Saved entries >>
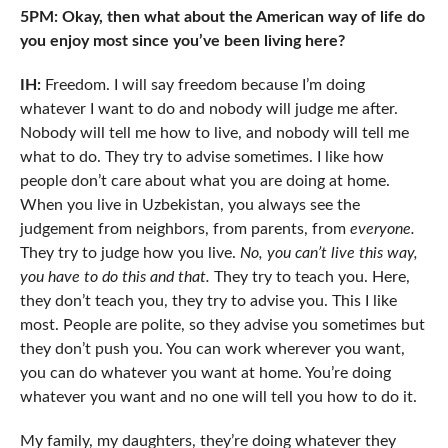
5PM: Okay, then what about the American way of life do
you enjoy most since you’ve been living here?
IH:
Freedom. I will say freedom because I’m doing
whatever I want to do and nobody will judge me after.
Nobody will tell me how to live, and nobody will tell me
what to do. They try to advise sometimes. I like how
people don’t care about what you are doing at home.
When you live in Uzbekistan, you always see the
judgement from neighbors, from parents, from
everyone.
They try to judge how you live.
No, you can’t live this way,
you have to do this and that.
They try to teach you. Here,
they don’t teach you, they try to advise you. This I like
most. People are polite, so they advise you sometimes but
they don’t push you. You can work wherever you want,
you can do whatever you want at home. You’re doing
whatever you want and no one will tell you how to do it.
My family, my daughters, they’re doing whatever they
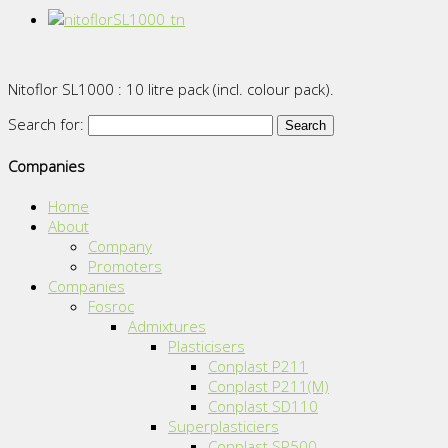
Nitoflor SL1000 : 10 litre pack (incl. colour pack).
Search for:
Companies
Home
About
Company
Promoters
Companies
Fosroc
Admixtures
Plasticisers
Conplast P211
Conplast P211(M)
Conplast SD110
Superplasticiers
Conplast SP500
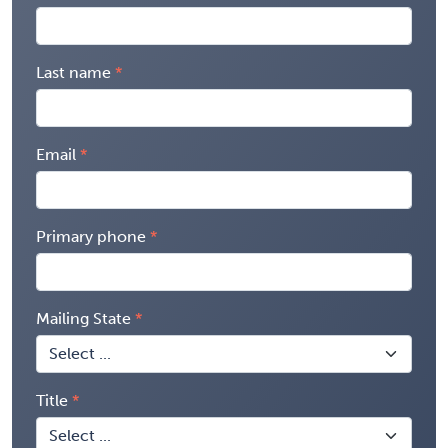
Last name
Email
Primary phone
Mailing State
Title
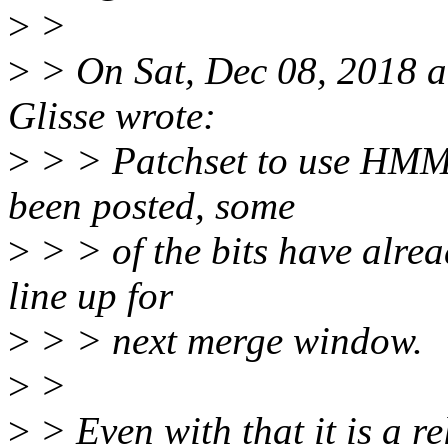
>
>
>
> On Sat, Dec 08, 2018 
Glisse wrote:
>
> > Patchset to use HMM 
been posted, some
>
> > of the bits have alr
line up for
>
> > next merge window.
>
>
>
> Even with that it is a r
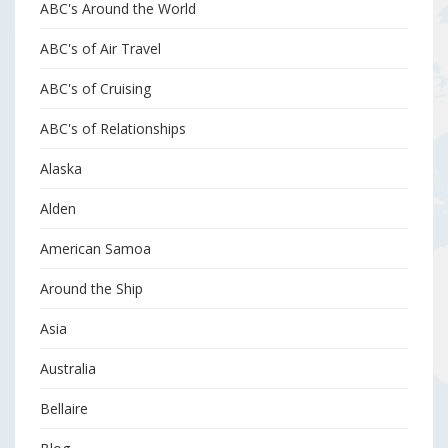
ABC's Around the World
ABC's of Air Travel
ABC's of Cruising
ABC's of Relationships
Alaska
Alden
American Samoa
Around the Ship
Asia
Australia
Bellaire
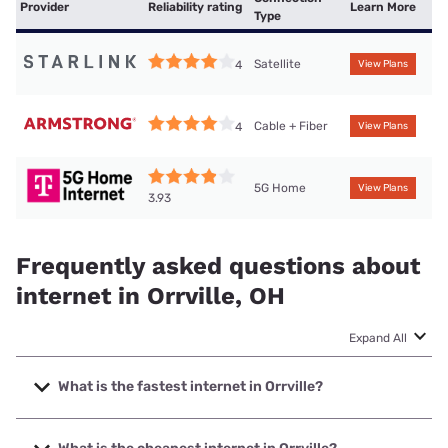
Provider
Reliability rating
Learn More
Type
Satellite
4
View Plans
Cable + Fiber
4
View Plans
5G Home
View Plans
3.93
Frequently asked questions about
internet in Orrville, OH
Expand All
What is the fastest internet in Orrville?
The fastest internet in Orrville is Brightspeed. with speeds
up to 2000 Mbps.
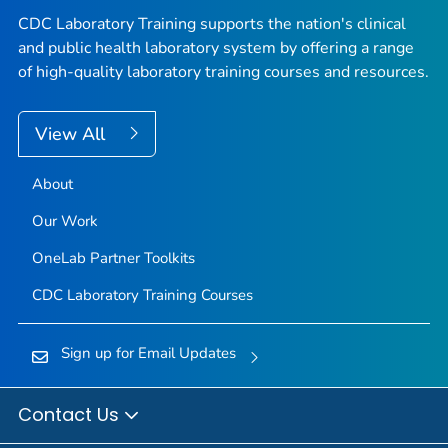
CDC Laboratory Training supports the nation's clinical
and public health laboratory system by offering a range
of high-quality laboratory training courses and resources.
View All
About
Our Work
OneLab Partner Toolkits
CDC Laboratory Training Courses
Sign up for Email Updates
Contact Us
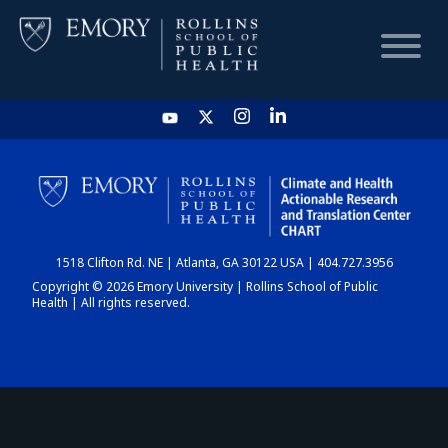
HOME
CHART
1518 Clifton Rd. NE | Atlanta, GA 30122 USA | 404.727.3956
DASHBOARD
Copyright © 2026 Emory University | Rollins School of Public
Health | All rights reserved.
NEWS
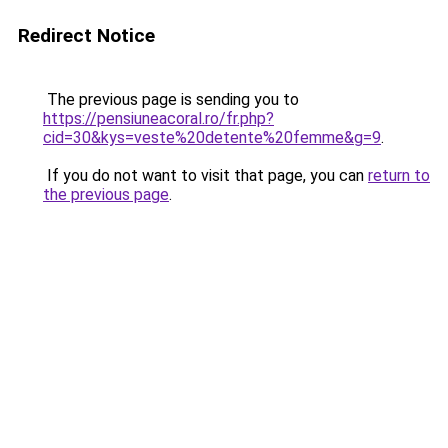
Redirect Notice
The previous page is sending you to
https://pensiuneacoral.ro/fr.php?
cid=30&kys=veste%20detente%20femme&g=9
.
If you do not want to visit that page, you can
return to
the previous page
.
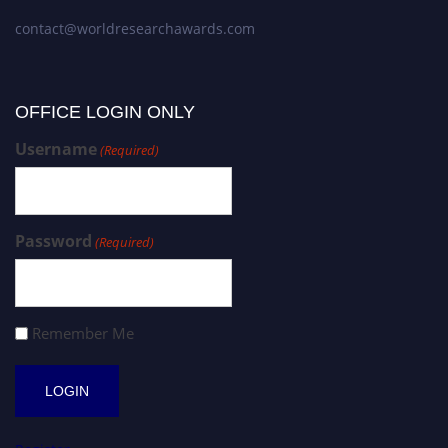
contact@worldresearchawards.com
OFFICE LOGIN ONLY
Username
(Required)
Password
(Required)
Remember Me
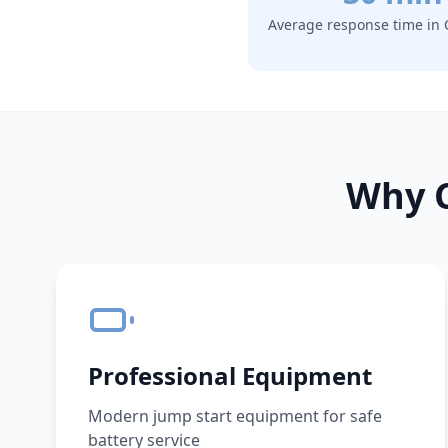
Average response time in
Why C
Professional Equipment
Modern jump start equipment for safe
battery service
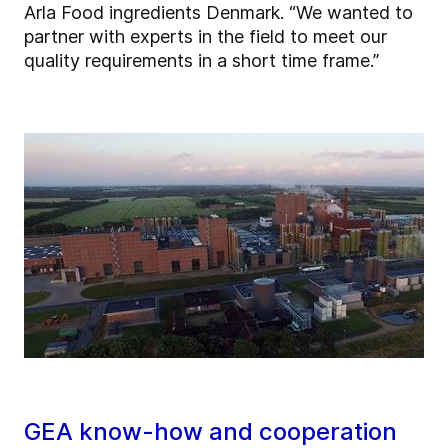
Arla Food ingredients Denmark. “We wanted to
partner with experts in the field to meet our
quality requirements in a short time frame.”
GEA know-how and cooperation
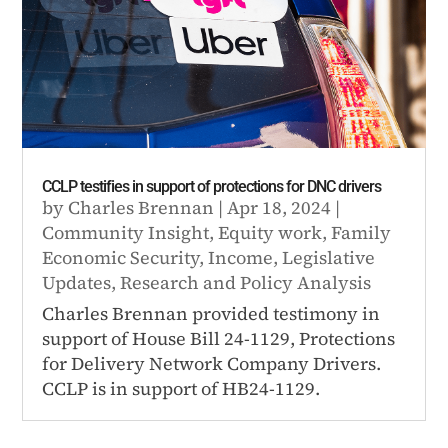
CCLP testifies in support of protections for DNC drivers
by
Charles Brennan
|
Apr 18, 2024
|
Community Insight
,
Equity work
,
Family
Economic Security
,
Income
,
Legislative
Updates
,
Research and Policy Analysis
Charles Brennan provided testimony in
support of House Bill 24-1129, Protections
for Delivery Network Company Drivers.
CCLP is in support of HB24-1129.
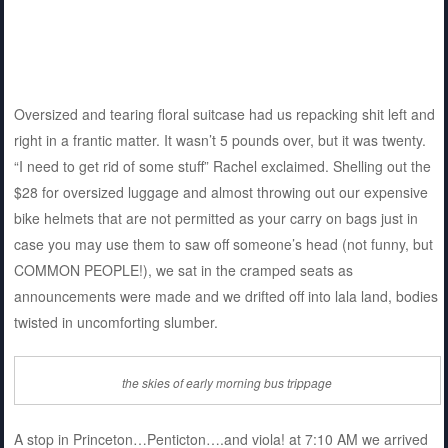
Oversized and tearing floral suitcase had us repacking shit left and
right in a frantic matter. It wasn’t 5 pounds over, but it was twenty.
“I need to get rid of some stuff” Rachel exclaimed. Shelling out the
$28 for oversized luggage and almost throwing out our expensive
bike helmets that are not permitted as your carry on bags just in
case you may use them to saw off someone’s head (not funny, but
COMMON PEOPLE!), we sat in the cramped seats as
announcements were made and we drifted off into lala land, bodies
twisted in uncomforting slumber.
the skies of early morning bus trippage
A stop in Princeton…Penticton….and viola! at 7:10 AM we arrived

TASK PROMPT >> In the records above, find the line containing "When you live" and output every line from the first through that one, exactly, omitting pictures.

RESULT FOR THIS TASK >>
5PM: Okay, then what about the American way of life do
you enjoy most since you’ve been living here?
IH:
Freedom. I will say freedom because I’m doing
whatever I want to do and nobody will judge me after.
Nobody will tell me how to live, and nobody will tell me
what to do. They try to advise sometimes. I like how
people don’t care about what you are doing at home.
When you live in Uzbekistan, you always see the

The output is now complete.